Along Louisiana's coastline, parish officials are preparing residents for possible evacuation, even though oil has stopped leaking into the Gulf and hundreds of cruising skimmers could only find 50 barrels of oil to collect on Thursday. But Bonnie could give researchers insight into the extent to which kerosene dispersants have ultimately helped or hurt the Gulf oil spill relief effort.

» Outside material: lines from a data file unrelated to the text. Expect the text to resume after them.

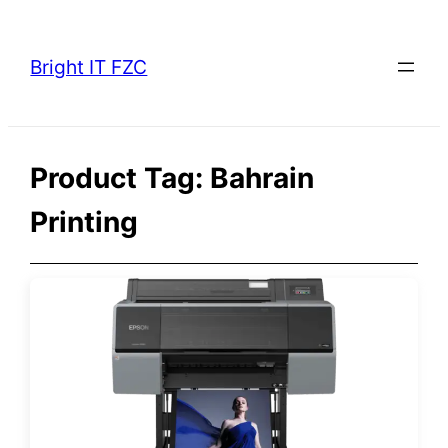
Skip
to
Bright IT FZC
content
Product Tag:
Bahrain
Printing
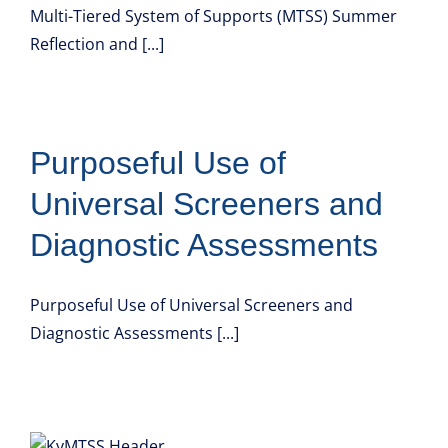
Multi-Tiered System of Supports (MTSS) Summer
Reflection and [...]
Purposeful Use of
Universal Screeners and
Diagnostic Assessments
Purposeful Use of Universal Screeners and
Diagnostic Assessments [...]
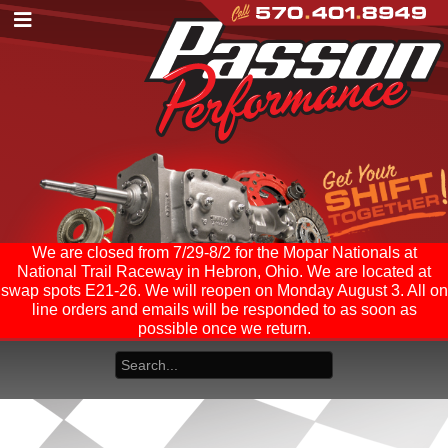
We are closed from 7/29-8/2 for the Mopar Nationals at
National Trail Raceway in Hebron, Ohio. We are located at
swap spots E21-26. We will reopen on Monday August 3. All on
line orders and emails will be responded to as soon as
possible once we return.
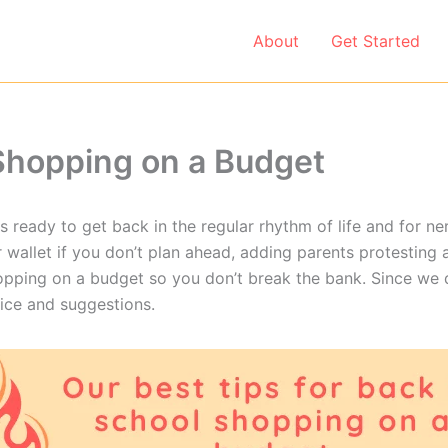
About
Get Started
 Shopping on a Budget
s ready to get back in the regular rhythm of life and for n
r wallet if you don’t plan ahead, adding parents protesting
opping on a budget so you don’t break the bank. Since we 
vice and suggestions.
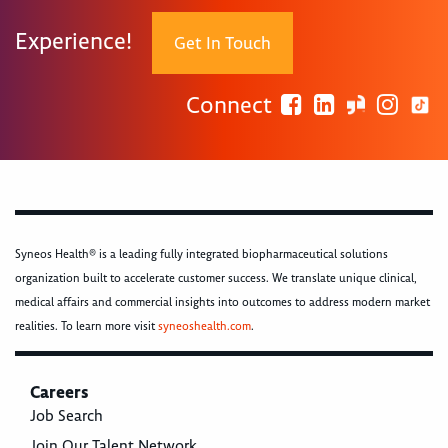
Experience!
Get In Touch
Connect
Syneos Health® is a leading fully integrated biopharmaceutical solutions
organization built to accelerate customer success. We translate unique clinical,
medical affairs and commercial insights into outcomes to address modern market
realities. To learn more visit
syneoshealth.com
.
Careers
Job Search
Join Our Talent Network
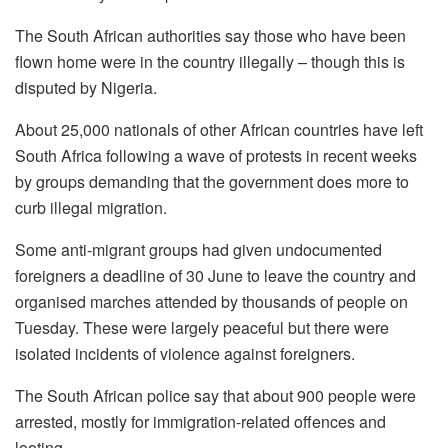
The South African authorities say those who have been
flown home were in the country illegally – though this is
disputed by Nigeria.
About 25,000 nationals of other African countries have left
South Africa following a wave of protests in recent weeks
by groups demanding that the government does more to
curb illegal migration.
Some anti-migrant groups had given undocumented
foreigners a deadline of 30 June to leave the country and
organised marches attended by thousands of people on
Tuesday. These were largely peaceful but there were
isolated incidents of violence against foreigners.
The South African police say that about 900 people were
arrested, mostly for immigration-related offences and
looting.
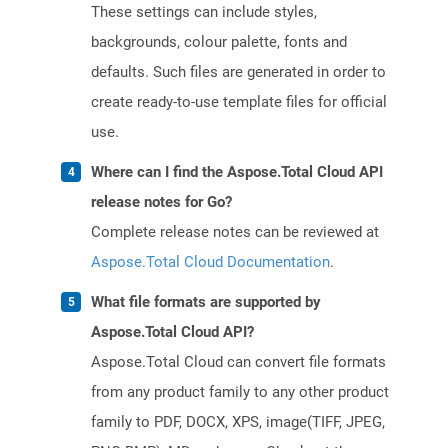
These settings can include styles,
backgrounds, colour palette, fonts and
defaults. Such files are generated in order to
create ready-to-use template files for official
use.
Where can I find the Aspose.Total Cloud API
release notes for Go?
Complete release notes can be reviewed at
Aspose.Total Cloud Documentation
.
What file formats are supported by
Aspose.Total Cloud API?
Aspose.Total Cloud can convert file formats
from any product family to any other product
family to PDF, DOCX, XPS, image(TIFF, JPEG,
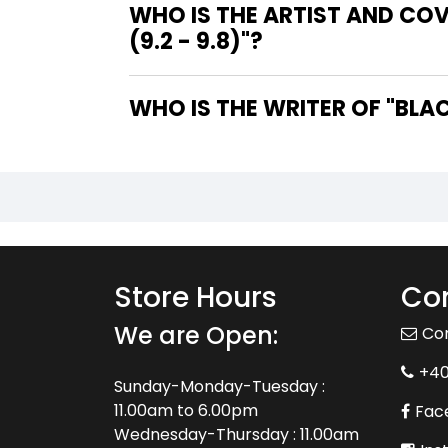
WHO IS THE ARTIST AND CO
(9.2 - 9.8)"?
WHO IS
Store Hours
Con
We are Open:
Co
+4
Sunday-Monday-Tuesday :
11.00am to 6.00pm
Fac
Wednesday-Thursday : 11.00am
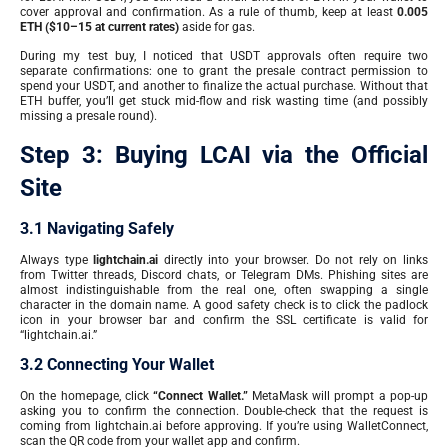
cover approval and confirmation. As a rule of thumb, keep at least
0.005
ETH ($10–15 at current rates)
aside for gas.
During my test buy, I noticed that USDT approvals often require two
separate confirmations: one to grant the presale contract permission to
spend your USDT, and another to finalize the actual purchase. Without that
ETH buffer, you’ll get stuck mid-flow and risk wasting time (and possibly
missing a presale round).
Step 3: Buying LCAI via the Official
Site
3.1 Navigating Safely
Always type
lightchain.ai
directly into your browser. Do not rely on links
from Twitter threads, Discord chats, or Telegram DMs. Phishing sites are
almost indistinguishable from the real one, often swapping a single
character in the domain name. A good safety check is to click the padlock
icon in your browser bar and confirm the SSL certificate is valid for
“lightchain.ai.”
3.2 Connecting Your Wallet
On the homepage, click
“Connect Wallet.”
MetaMask will prompt a pop-up
asking you to confirm the connection. Double-check that the request is
coming from lightchain.ai before approving. If you’re using WalletConnect,
scan the QR code from your wallet app and confirm.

 IN PICTURES: Destructive Oil Spills

"A hurricane or tropical storm at this point may help us remix the water columns and accelerate bacterial activity, but the downside is if the [oil] is not degraded and a storm accelerates its transport, even subsurface stuff, where we may see dissolved oil come up into shorelines and estuaries," says Richard Snyder, director of the Center for Environmental Diagnostics and Bioremediation in Pensacola, Fla. "The floating stuff we can catch at the inlets, but the dissolved stuff? There's no way to stop it."
 
Airborne projectiles
 
At the least, Bonnie is forcing communities to undo some of the protective work they've laid along the coastal marshes and beaches. Workers are unmooring miles of floating boom amidst concerns that they could become airborne projectiles or break apart and wash up into sensitive marshes where their removal could damage grass beds and fish nurseries.
 
In hard-hit Plaquemines Parish, La., workers are preparing sandbags and pumping out drainage canals in anticipation of the storm. Although heavy upper winds are currently weakening Bonnie, residents know from experience that anything can happen once a tropical system enters the warm Gulf waters.
 
"What we are very worried about is the oil getting pushed farther inland along the coast," Louisiana Gov. Bobby Jindal told ABC News.
 
A mystery: Where's the oil?
 
Scientists don't know how fast bacterial microbes are degrading the up to 4.2 million barrels (180 million gallons) of oil that ultimately blew out of the Macondo well after the April 20 Deepwater Horizon rig accident that killed 11 workers.
 
So far, according to BP, 1.1 million barrels of the floating oil has been either skimmed or incinerated at sea. Much of the dispersed oil – which still has toxicity – is suspended in the Gulf's deep water columns.
 
"What we don't know is, in those dispersed layers, what's still there and what's the concentration," says Dr. Snyder. "Knowing that would help us define what impact a tropical storm or hurricane would have and to what extent a storm" would push the spill into estuaries.
 
Bonnie's potential gift to Louisiana
 
While little oil is visible around places like Golden Meadow, La., locals have seen evidence that dispersants have caused blobs of oil to fall to the bottom. Fish that would normally be spawning on the bottom aren't and bottom-dwelling crabs seem to be scrambling to higher ground, even onto floating debris – signatures of something being wrong below the surface.
 
If a storm stirs up the oil from the bottom, that could be a "good thing," says Mary, a Golden Meadow resident who asked her last name not be mentioned since her husband is working for BP.
 
"Once the water is stirred up and it brings the oil up from the bottom, we know darn well that they're not going to leave us high and dry here, because we're going to know where the oil is," she says. "People down here, we know our waters and we know what's going on."